American football back

Rufus Elbeno DeWitz (June 9, 1900 – March 20, 1984) was an American professional football back. He played for the Kansas City Cowboys of the National Football League (NFL).

== Life and career ==
DeWitz was born in Stanton, Nebraska. He was the brother of Herb DeWitz, a halfback for the Cleveland Bulldogs. He played high school football as an end at Stanton High School. He then enrolled at the University of Nebraska–Lincoln to play college football for the Nebraska Cornhuskers. He was a two-year varsity letterman from 1922 to 1923, and was captain of the football team.

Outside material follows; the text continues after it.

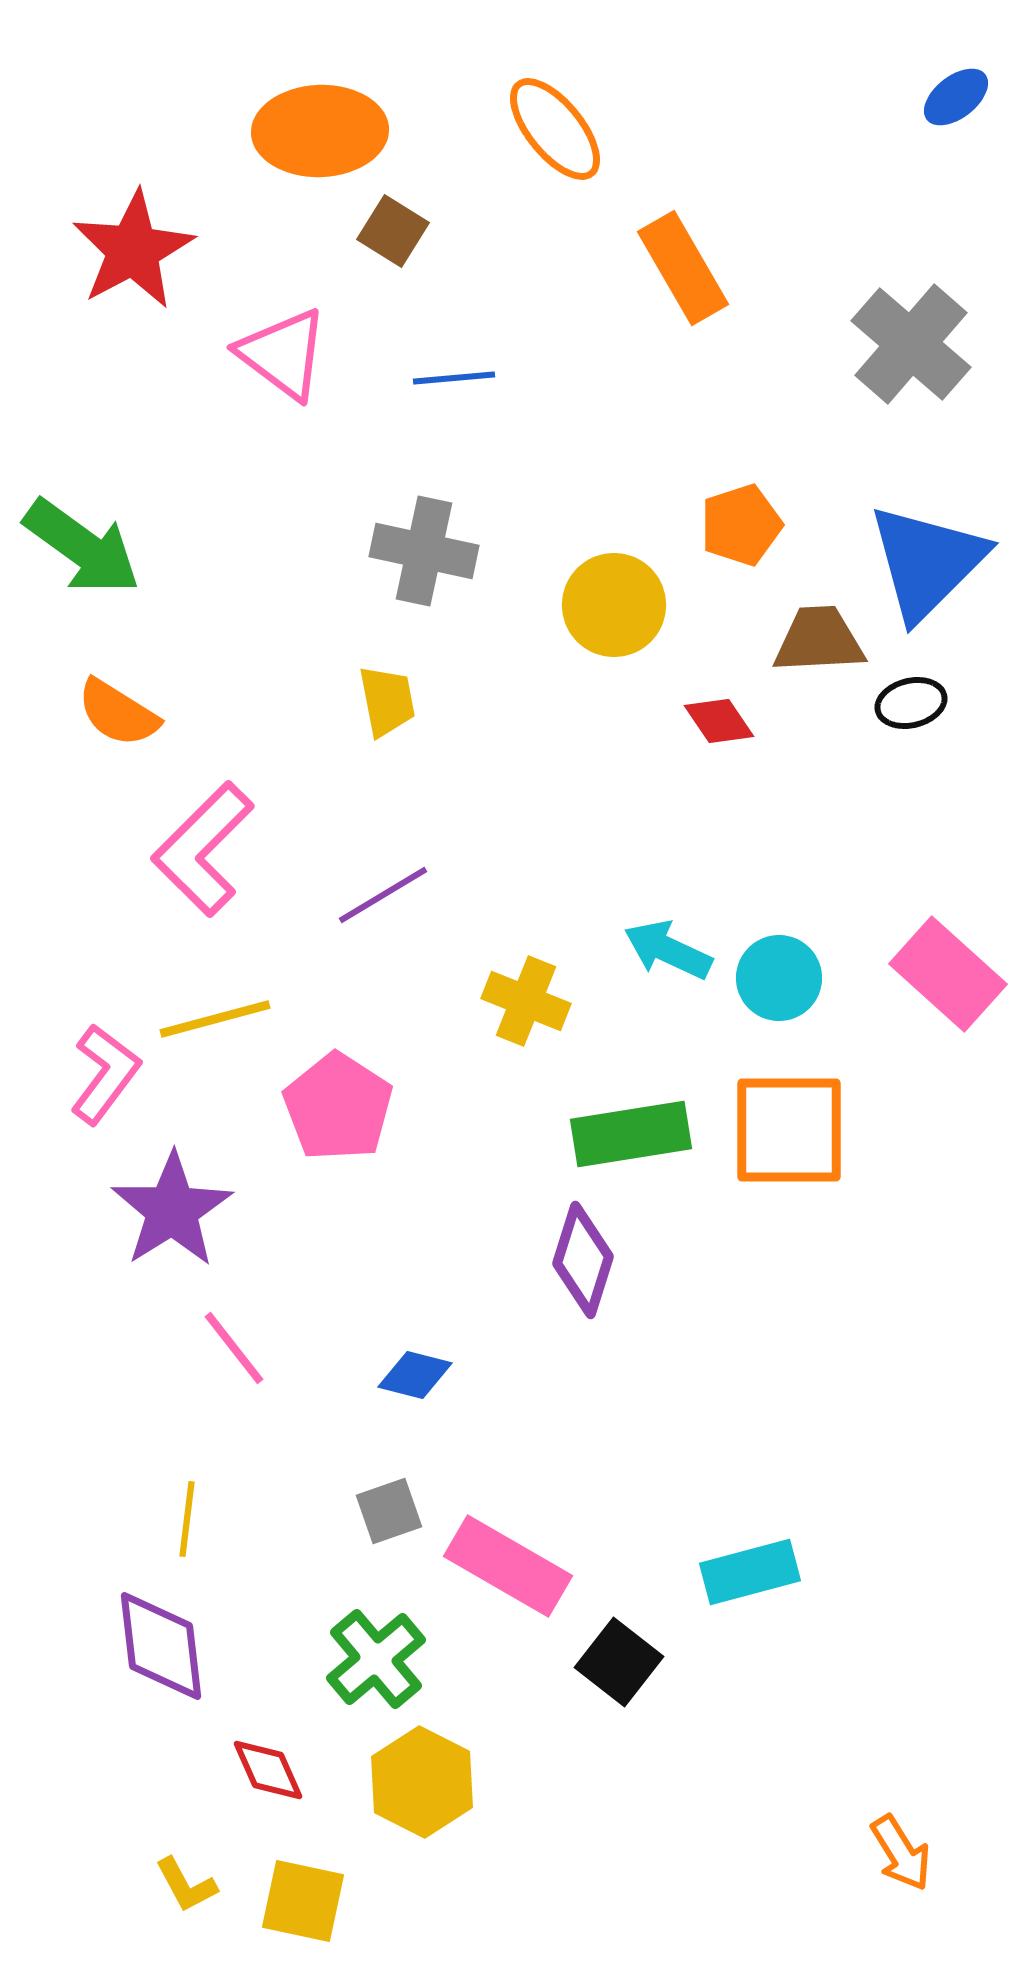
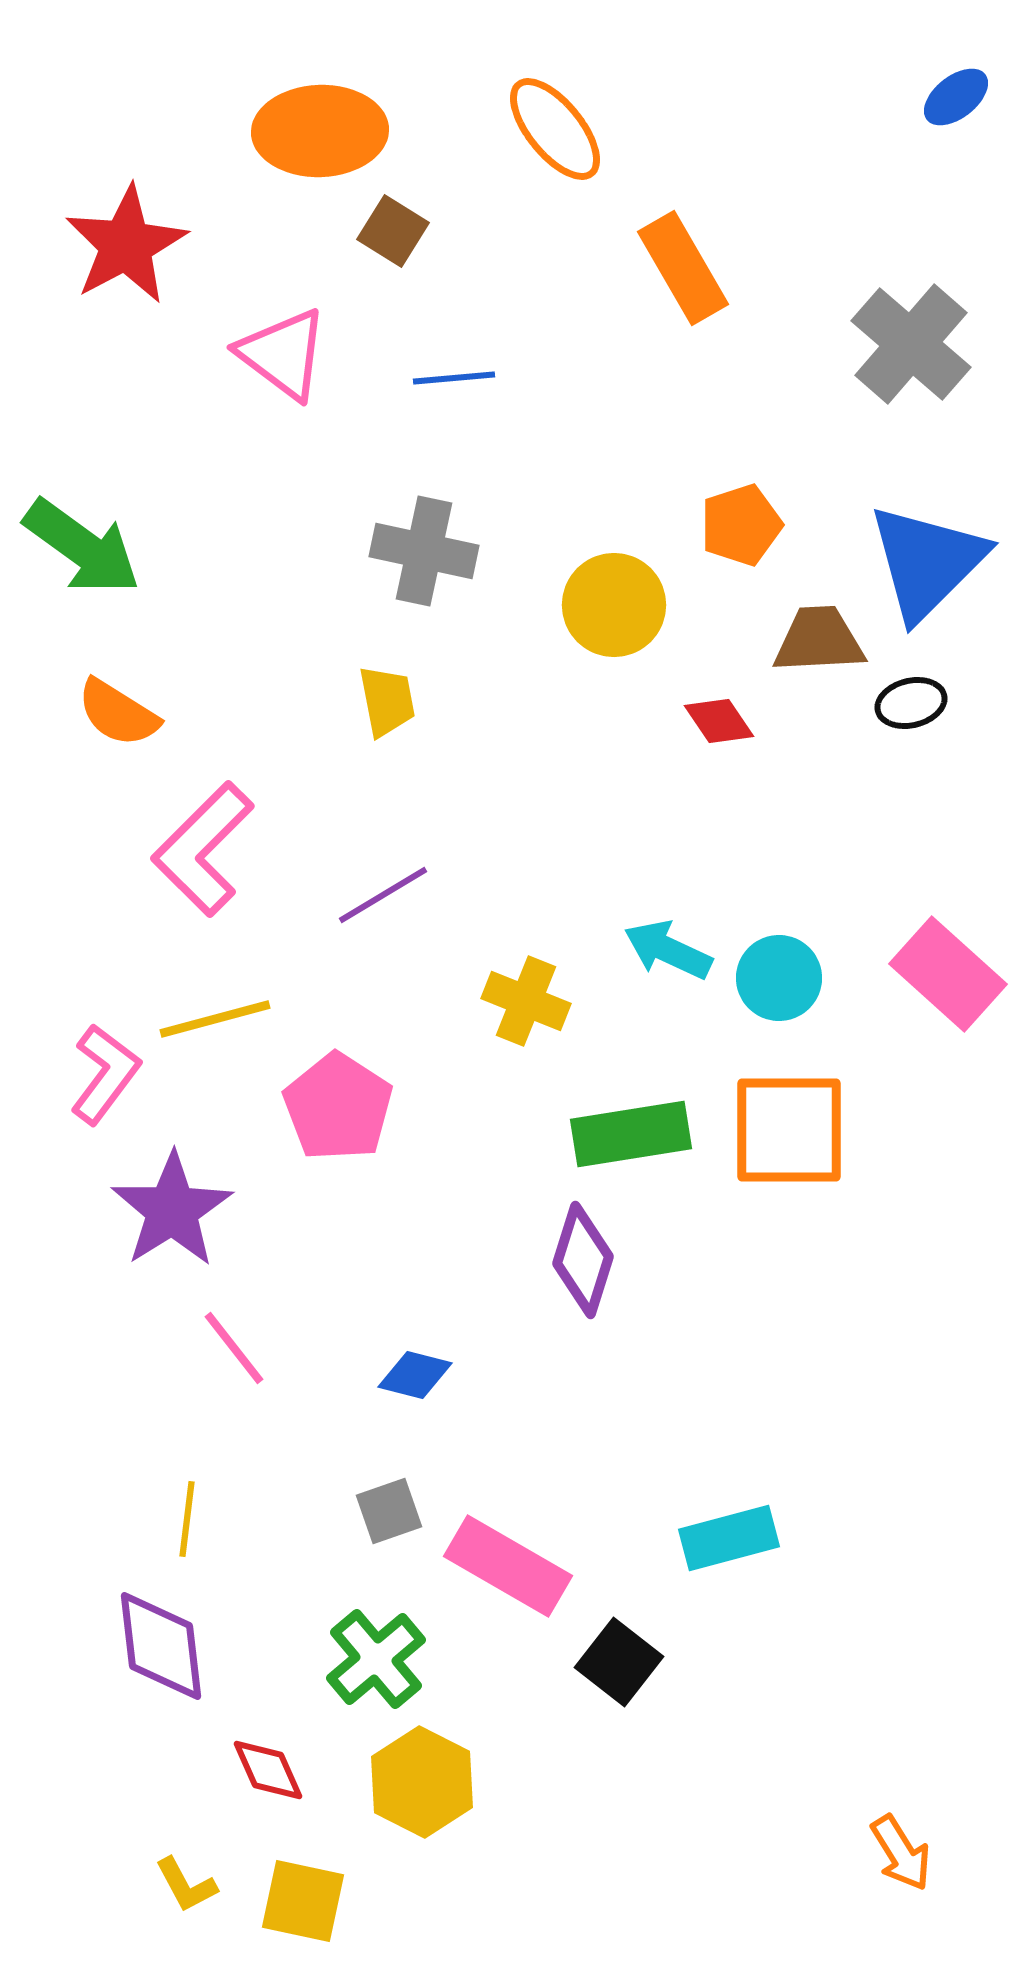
red star at (133, 250): moved 7 px left, 5 px up
cyan rectangle at (750, 1572): moved 21 px left, 34 px up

In 1924, DeWitz joined the Kansas City Cowboys of the National Football League (NFL). He started seven games for the team, and played in eight games during the 1924 NFL season. He also started five games for the team, and played in eight games during the 1926 NFL season.

DeWitz coached football at Mendota High School in Mendota, Illinois, and coached at an academy school in Elgin, Illinois.

== Death ==
DeWitz died on March 20, 1984, of congestive heart failure in a care center in Roselle, Illinois, at the age of 83.